Many definitions are being used to conceptualize child health problems. With survey data, commonly used indicators for identifying children with health problems have included chronic condition checklists, measures of activity limitations, elevated service use, and health utility thresholds. This study compares these different indicators in terms of the prevalence rates elicited, and in terms of how the subgroups identified differ.

Methods

Secondary data analyses used data from the National Longitudinal Survey of Children and Youth, which surveyed a nationally representative sample of Canadian children (n = 13,790). Descriptive analyses compared healthy children to those with health problems, as classified by any of the key indicators. Additional analyses examined differences between subgroups of children captured by a single indicator and those described as having health problems by multiple indicators.

Results

This study demonstrates that children captured by any of the indicators had poorer health than healthy children, despite the fact that over half the sample (52.2%) was characterized as having a health problem by at least one indicator. Rates of child ill health differed by indicator; 5.6% had an activity limitation, 9.2% exhibited a severe health difficulty, 31.7% reported a chronic condition, and 36.6% had elevated service use. Further, the four key indicators captured different types of children. Indicator groupings differed on child and socio-demographic factors.

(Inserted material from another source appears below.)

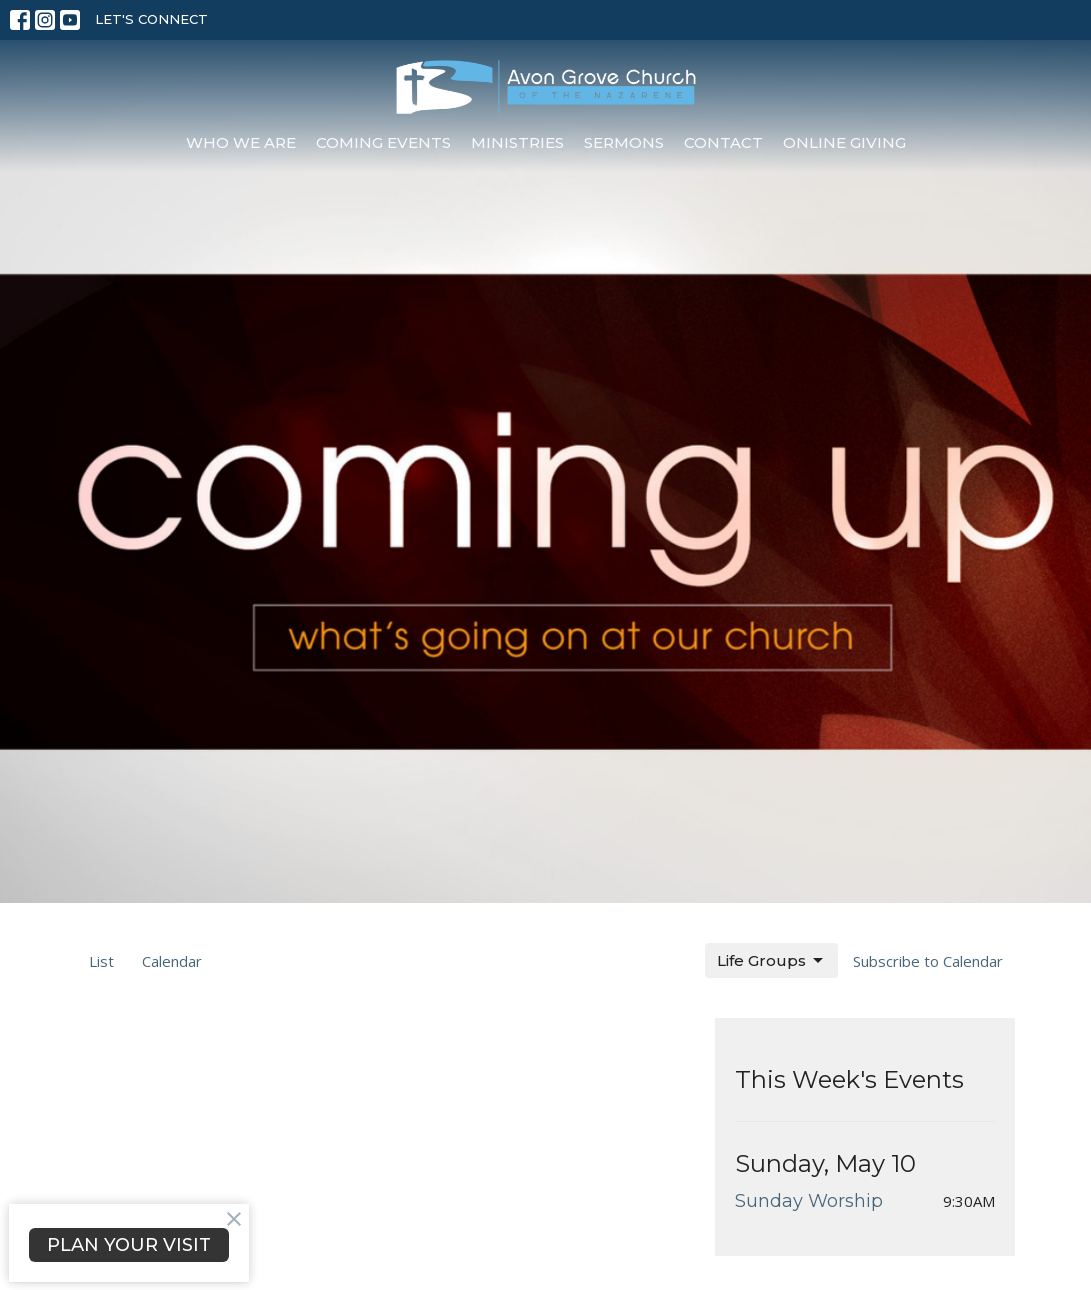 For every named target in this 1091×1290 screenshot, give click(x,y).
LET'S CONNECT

Compared to children identified by more than one indicator, those identified only by the severe health difficulty indicator displayed more cognitive problems (p < 0.0001), those identified only by the chronic condition checklist had a greater likelihood of reporting allergies or asthma (p < 0.0001), and those identified as having elevated service use only were more affluent (p = 0.01) and showed better overall health (p < 0.0001). Children identified by only a single indicator were less likely to have serious health problems than those identified by two or more indicators.

Conclusion

We provide information useful to researchers when selecting indicators from survey data to identify children with health problems. Researchers and policy makers need to be aware of the impact of such definitions on prevalence rates as well as on the composition of children classified as being in poor health.